▶ _Task brief_
Every line holding "random" should be copied from the records below.

Dataset entries:
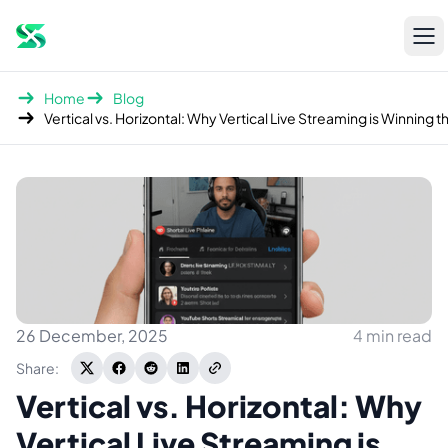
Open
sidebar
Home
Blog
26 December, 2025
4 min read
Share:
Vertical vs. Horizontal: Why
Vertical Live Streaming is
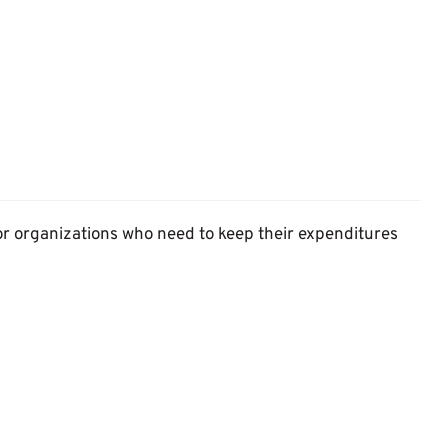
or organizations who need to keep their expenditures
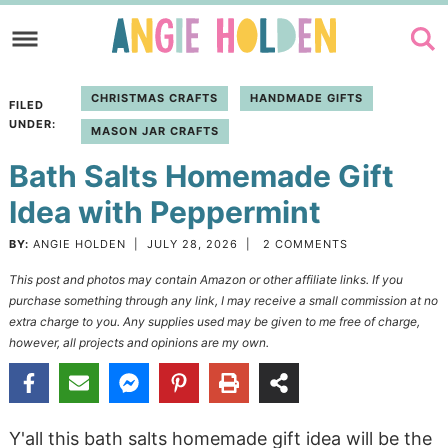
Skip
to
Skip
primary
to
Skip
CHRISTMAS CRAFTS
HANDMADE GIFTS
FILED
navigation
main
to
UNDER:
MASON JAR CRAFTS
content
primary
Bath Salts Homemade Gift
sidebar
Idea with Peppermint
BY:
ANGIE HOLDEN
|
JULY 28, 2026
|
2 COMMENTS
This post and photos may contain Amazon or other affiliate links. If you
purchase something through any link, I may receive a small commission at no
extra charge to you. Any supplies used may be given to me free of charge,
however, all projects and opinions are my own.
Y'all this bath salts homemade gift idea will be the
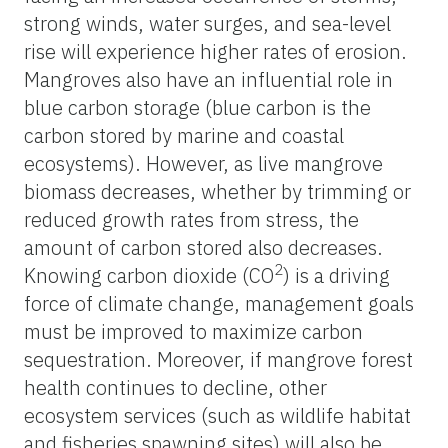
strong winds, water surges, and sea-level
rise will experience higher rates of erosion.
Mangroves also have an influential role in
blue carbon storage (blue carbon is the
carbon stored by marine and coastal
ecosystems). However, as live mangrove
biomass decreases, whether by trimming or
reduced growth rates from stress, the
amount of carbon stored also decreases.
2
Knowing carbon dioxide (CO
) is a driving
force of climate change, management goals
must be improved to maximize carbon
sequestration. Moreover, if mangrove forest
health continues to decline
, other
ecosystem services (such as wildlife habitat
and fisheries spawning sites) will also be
* * *
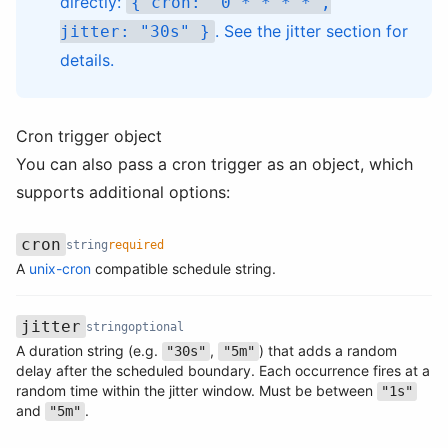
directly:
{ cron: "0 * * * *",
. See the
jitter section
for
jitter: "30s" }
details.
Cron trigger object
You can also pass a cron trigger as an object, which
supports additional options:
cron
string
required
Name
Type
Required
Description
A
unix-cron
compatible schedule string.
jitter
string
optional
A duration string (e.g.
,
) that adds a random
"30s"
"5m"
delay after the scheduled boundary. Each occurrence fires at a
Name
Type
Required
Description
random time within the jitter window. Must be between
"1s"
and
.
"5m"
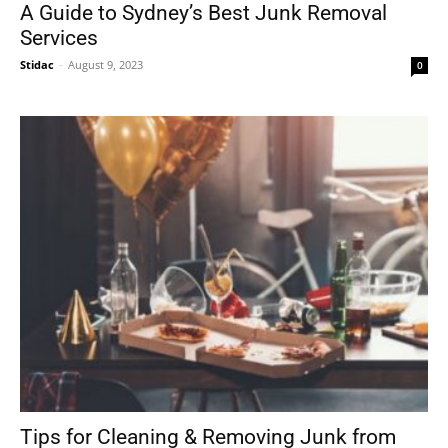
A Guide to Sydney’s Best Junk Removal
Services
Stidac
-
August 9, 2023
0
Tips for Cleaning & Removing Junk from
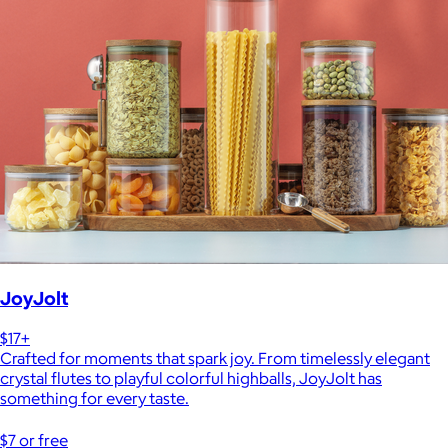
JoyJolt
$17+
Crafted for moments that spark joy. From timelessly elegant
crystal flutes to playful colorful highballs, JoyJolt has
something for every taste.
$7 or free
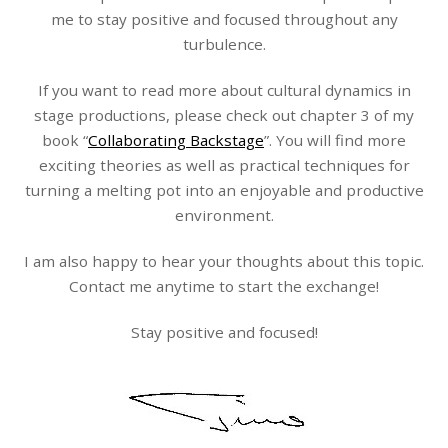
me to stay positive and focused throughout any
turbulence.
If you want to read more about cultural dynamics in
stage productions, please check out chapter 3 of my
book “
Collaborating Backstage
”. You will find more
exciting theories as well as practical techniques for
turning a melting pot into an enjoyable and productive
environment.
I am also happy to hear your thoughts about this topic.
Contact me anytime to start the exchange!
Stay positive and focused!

▶ _Answer to this problem_
) that adds a random
random time within the jitter window. Must be between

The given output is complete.